TMorita wrote:
The Java case and the 6502 case are totally different cases.
The Java case was analyzing the derived types which would be stored in a particular variable, then called through a particular interface-dispatching point in code. There is a limited enumeration of types that end up there, and the setting of them was direct. This is quite similar to analyzing a 16-bit integer in 6502 that is manually used as a jump vector.
It has nothing to do with selfmod or type-safety or verification or branch targets internal to Java functions, it's purely a problem of "what values/derived-types can this location, which is directly set from literals in other places in code, hold?" which is a very limited problem.
Quote:
So, there are no unrestricted jump instructions in Java bytecode.
Would you consider the invoke* instructions or calling a Runnable.run() to be unrestricted? Those are the closest equivalent of a JMP(ind) in a working 6502 program. The java manifestation of the exact same analysis problem is on a higher level than on the 6502.
Quote:
My experience differs. I wrote a 65816 disassembler which follows control flow to discover the state of the M and X bits. Most of the cases I found were not amenable to shallow analysis.

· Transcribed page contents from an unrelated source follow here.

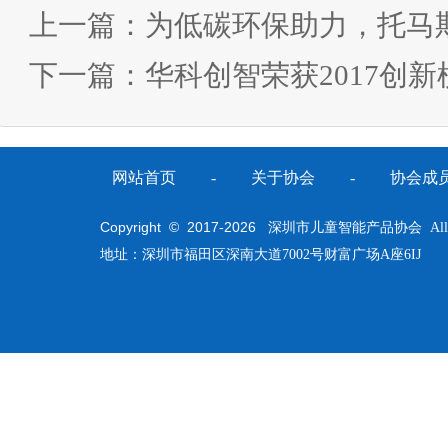
上一篇：
为低碳环保助力，托马
下一篇：
华科创智荣获2017创新
网站首页
-
关于协会
-
协会成
Copyright © 2017-
2026
深圳市儿童智能产品协会 All Righ
地址：深圳市福田区深南大道7002号财富广场A座6IJ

And I agree with that. Note that enumerating the values of a vector does not determine
when those values hold, just that they are some values that
are put there, thus is not state tracking except the tiny bit between the LDA and STA instructions which write to the vector, to propagate the constant. Your flag example is one of state tracking across large swaths of code, which is a much larger problem.
Quote:
Imagine you have a C compiler, and the optimization algorithm is theoretically faulty and only produces correct code for "many if not most" of the cases.
That is the wrong way of looking at it. A better analogy would be the optimizer only performs optimizations where it can statically determine certain features, and not optimizing when it can't.
Analysis brings forth known, known-complete, and/or known-incomplete information about code which
adds to the system's understanding of it. Any individual bit of analysis doesn't necessarily bring all truth about a system on its own, and if you deny the use of any input indicators beyond "proven fact" then you end up with a simplistic and underpowered analysis. Too many people are simply afraid of or don't know how to work with "unknown"s and "might be"s, which is disappointing when it comes to fields like this which really depend on them. Converging unknowns is a late-stage process; resolving types and enumerations is earlier and iterates based on dependencies and new information.
Quote:
Given the instruction sequence:
JMP (zp)
where the contents are not known, and a 4 megabit NES cartridge such as Final Fantasy III, the number of possible branch destinations is 512K.
So, with your approach, you would have to analyze 512K entry points into the code and check if each one executes valid instruction sequences, and if so, generate the corresponding equivalent code for each one.
Then you have not read my approach at all. I agree that what you say would be a dumb approach, however such brute-force analysis can be useful (see link at the end of the post).
My approach does the equivalent of the following:
- Note what locations JMP(ind) instructions use as vectors. (JMPs found in known code areas)
- Note any stores into those vector locations. (Stores found in known code areas)
- See if basic constant propagation gives that store a known value.
- Associate low & high byte sets together if they easily chain.
Setting vectors, as well as self-modifying opcodes, are generally unparameterized pieces of code and the vast majority are done with a simple LDA #imm, STA vec pair. This is a very common pattern for setting vectors in the 6502 (I'm no expert on idiomatic 65816 code or how they're set there, and the complications that the banking registers bring). If there are other writes to that zp location which are not a determinable propagated constant, then that would be a known-incomplete enumeration set, or the vector could be used for other purposes (LDA zp[+1] would be a good indicator towards that).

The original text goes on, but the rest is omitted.